In 2017, lawmakers passed the Tax Cuts and Jobs Act (TCJA), the most significant overhaul of US tax law since 1986. Among its many changes, the TCJA raised the standard deduction, limited several itemized deductions, eliminated the personal exemption, doubled the child tax credit, reduced the corporate income tax rate, temporarily allowed businesses to expense short-lived assets, and reformed the tax treatment of US multinational corporations’ foreign profits. While the 2017 law made substantial improvements to the tax code, major opportunities for additional reform remain. This chapter outlines a set of reforms to the individual and business tax systems that would create a broader, more neutral, and simpler tax base and encourage economic growth by reducing marginal tax rates on investment.
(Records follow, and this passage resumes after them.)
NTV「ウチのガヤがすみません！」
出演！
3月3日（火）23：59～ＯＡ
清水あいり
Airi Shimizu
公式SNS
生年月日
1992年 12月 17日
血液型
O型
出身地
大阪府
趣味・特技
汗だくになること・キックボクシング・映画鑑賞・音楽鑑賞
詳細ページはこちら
The individual income tax reforms we recommend would broaden the tax base by eliminating most itemized deductions and the exclusions for employer-provided benefits and municipal bond interest. We would also reduce marginal tax rates by replacing the current income tax schedule with four income tax brackets for wage income and just two tax rates for all types of capital income. In addition, our plan would repeal certain tax preferences (such as education tax credits) and modify others (such as the earned income tax credit and child tax credit).

Our business tax reform would replace the current tax treatment of businesses with a 15 percent cash flow tax on all businesses, regardless of their legal form of organization. The cash flow tax would be destination based, which would greatly simplify the tax treatment of foreign profits. Our plan would eliminate several non-neutral business tax expenditures. It would also enact a border-adjusted excise tax on carbon emissions.

Relative to current law, under which key TCJA provisions expire at the end of 2025, our proposal would reduce long-run revenue. However, our proposal is approximately revenue neutral relative to a baseline in which Congress extends the expiring TCJA provisions permanently. Crucially, the reform would reduce disincentives for investment and work and increase business competitiveness.